Les écologistes, par la voix de leur présidente de groupe Cyrielle Chatelain, ont justifié leur boycott en dénonçant un projet de finances publiques aux conséquences « catastrophiques ». Ils pointent du doigt un abandon de la transition écologique, un affaiblissement de l’école publique et une asphyxie financière des collectivités territoriales. « Ce ne sont pas des réunions à Bercy qui remplaceront le travail parlementaire », ont-ils asséné, promettant de poursuivre leur combat en commission et dans l’hémicycle.
Du côté des communistes, la défiance est tout aussi ferme. Le groupe GDR, présidé par Stéphane Peu, refuse de « donner le change » en participant à des discussions qui, selon lui, visent à créer l’illusion d’un consensus responsable autour d’un budget inacceptable. Cette position de principe rejette toute idée de marchandage avec la majorité présidentielle.
Ces absences concertées ont été saluées par Jean-Luc Mélenchon. L’ancien député et figure de LFI s’est dit « heureux » de ce front du refus, un sentiment partagé par son mouvement, dont le coordinateur Manuel Bompard a estimé que « la gauche n’a rien à faire dans une grande coalition » avec la droite et les macronistes.
L’objectif affiché du gouvernement, « rapprocher les positions » pour « construire des compromis » et éviter un budget géré par ordonnances, semble dès lors compromis. Les discussions butent sur des points d’achoppement majeurs, tels que la réforme de l’impôt sur le revenu, la taxation des holdings ou la surtaxe sur les sociétés. Même avec le Parti socialiste, un accord paraît fragile, le groupe ayant indiqué qu’il ne voterait pas le texte, se limitant au mieux à une abstention.

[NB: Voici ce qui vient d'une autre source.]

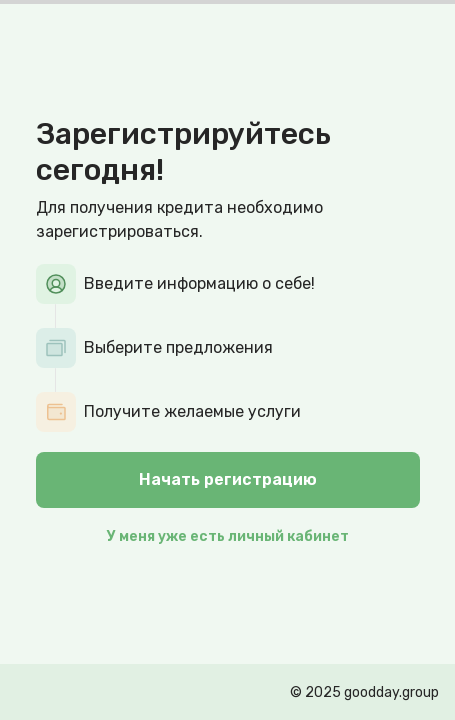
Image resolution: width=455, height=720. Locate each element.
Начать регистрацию (228, 479)
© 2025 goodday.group (364, 692)
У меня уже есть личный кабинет (228, 536)
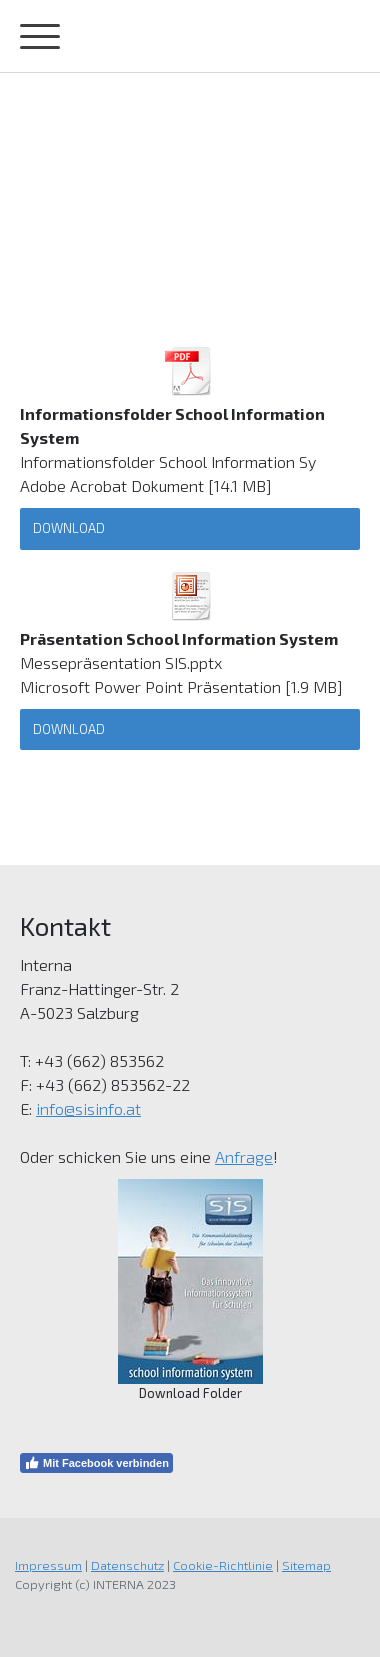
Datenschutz (127, 1565)
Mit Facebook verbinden (96, 1463)
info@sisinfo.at (88, 1108)
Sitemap (306, 1565)
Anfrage (244, 1156)
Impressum (48, 1565)
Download (69, 528)
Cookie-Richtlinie (223, 1565)
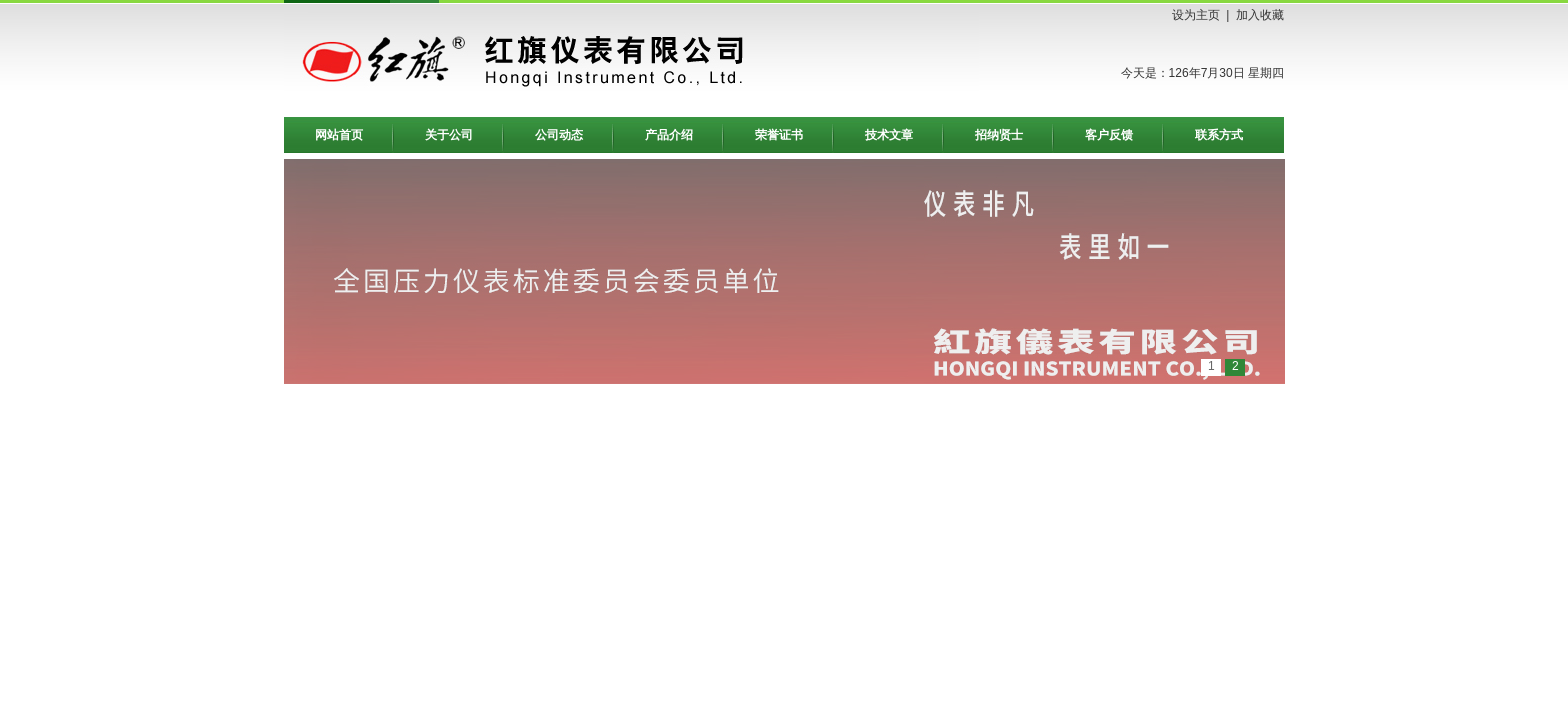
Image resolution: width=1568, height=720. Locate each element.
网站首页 (339, 135)
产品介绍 (669, 135)
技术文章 (889, 135)
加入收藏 (1260, 15)
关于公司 (449, 135)
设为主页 (1196, 15)
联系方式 (1219, 135)
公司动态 (559, 135)
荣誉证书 (779, 135)
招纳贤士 (999, 135)
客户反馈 (1109, 135)
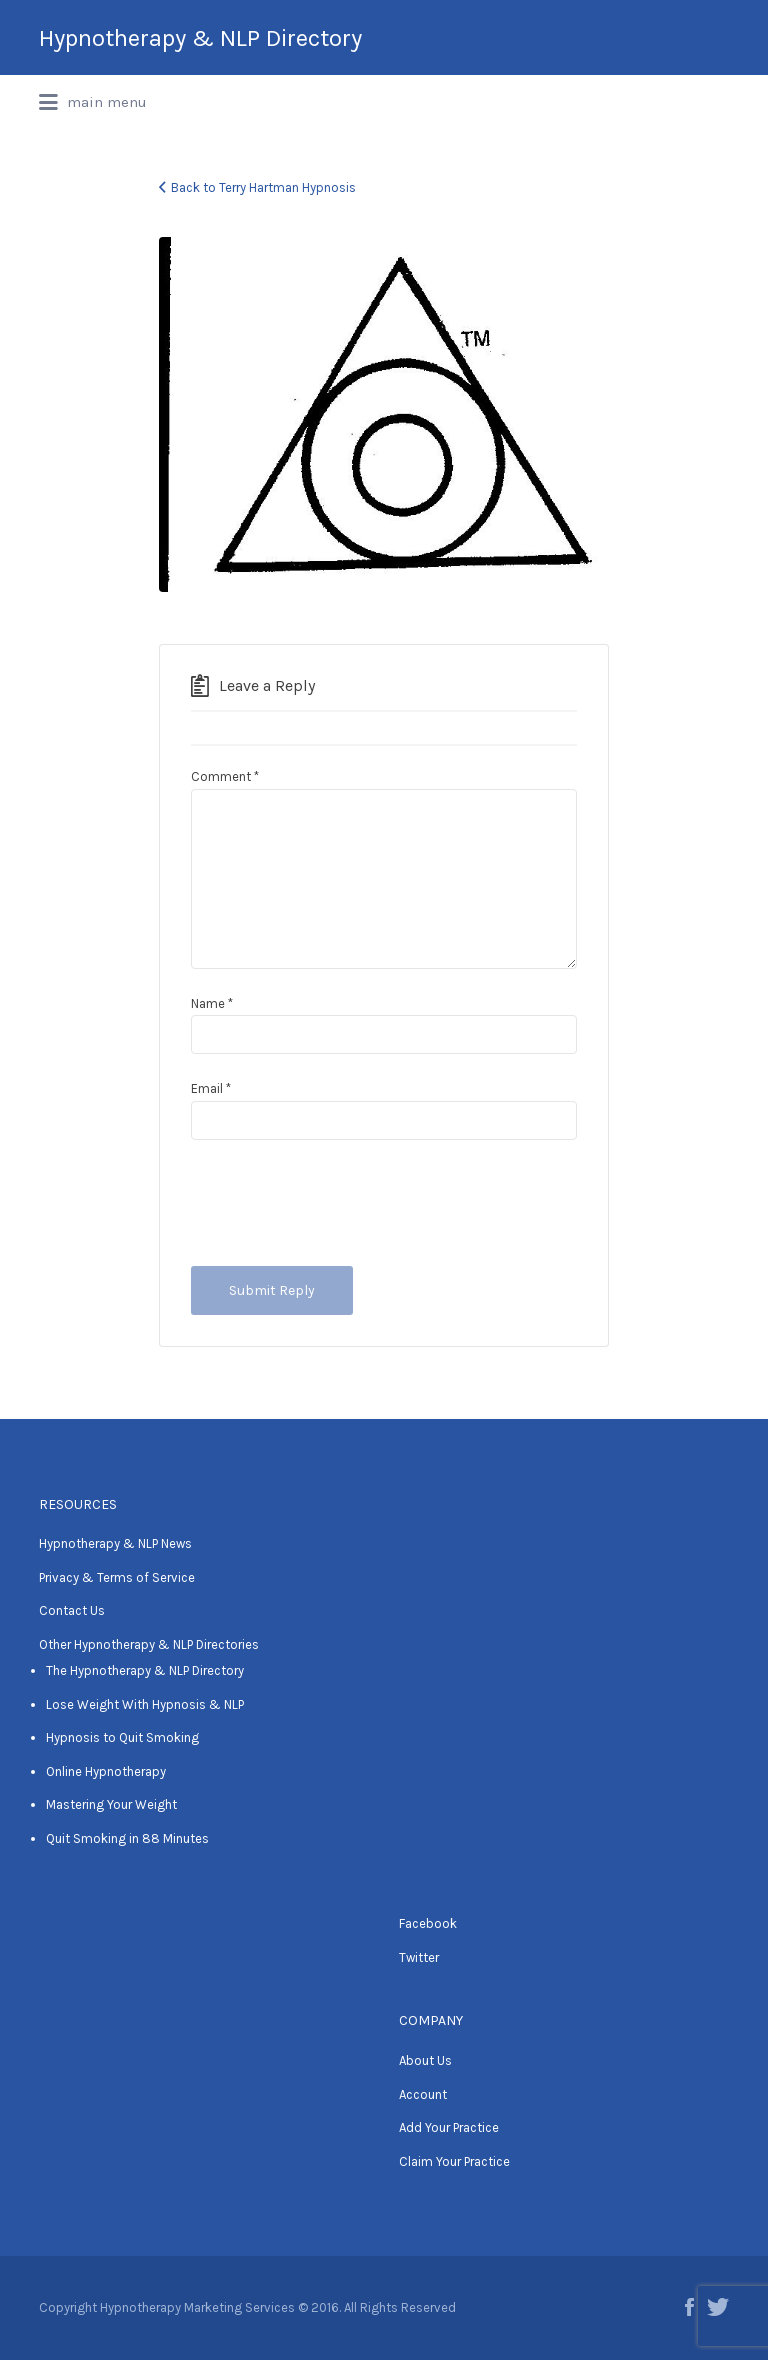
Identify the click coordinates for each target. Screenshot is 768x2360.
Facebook (428, 1923)
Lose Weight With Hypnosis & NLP (145, 1704)
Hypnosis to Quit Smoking (122, 1737)
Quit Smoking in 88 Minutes (127, 1838)
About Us (425, 2060)
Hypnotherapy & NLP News (115, 1543)
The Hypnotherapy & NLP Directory (145, 1670)
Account (423, 2094)
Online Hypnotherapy (106, 1771)
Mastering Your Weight (111, 1804)
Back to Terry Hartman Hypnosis (263, 187)
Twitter (419, 1957)
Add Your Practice (449, 2127)
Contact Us (72, 1610)
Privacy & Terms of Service (117, 1577)
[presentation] (343, 1203)
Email (211, 1088)
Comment (225, 776)
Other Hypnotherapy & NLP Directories (149, 1644)
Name (212, 1003)
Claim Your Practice (454, 2161)
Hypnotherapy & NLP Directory (200, 38)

Face à cette impasse, l’horizon se réduit à deux options peu enviables pour l’exécutif : soit trouver un terrain d’entente étroit avec la droite des Républicains, soit recourir, en dernier ressort, à l’article 49.3 pour faire passer le budget sans vote. L’examen parlementaire, qui doit s’achever autour du 19 janvier, promet d’être houleux et incertain.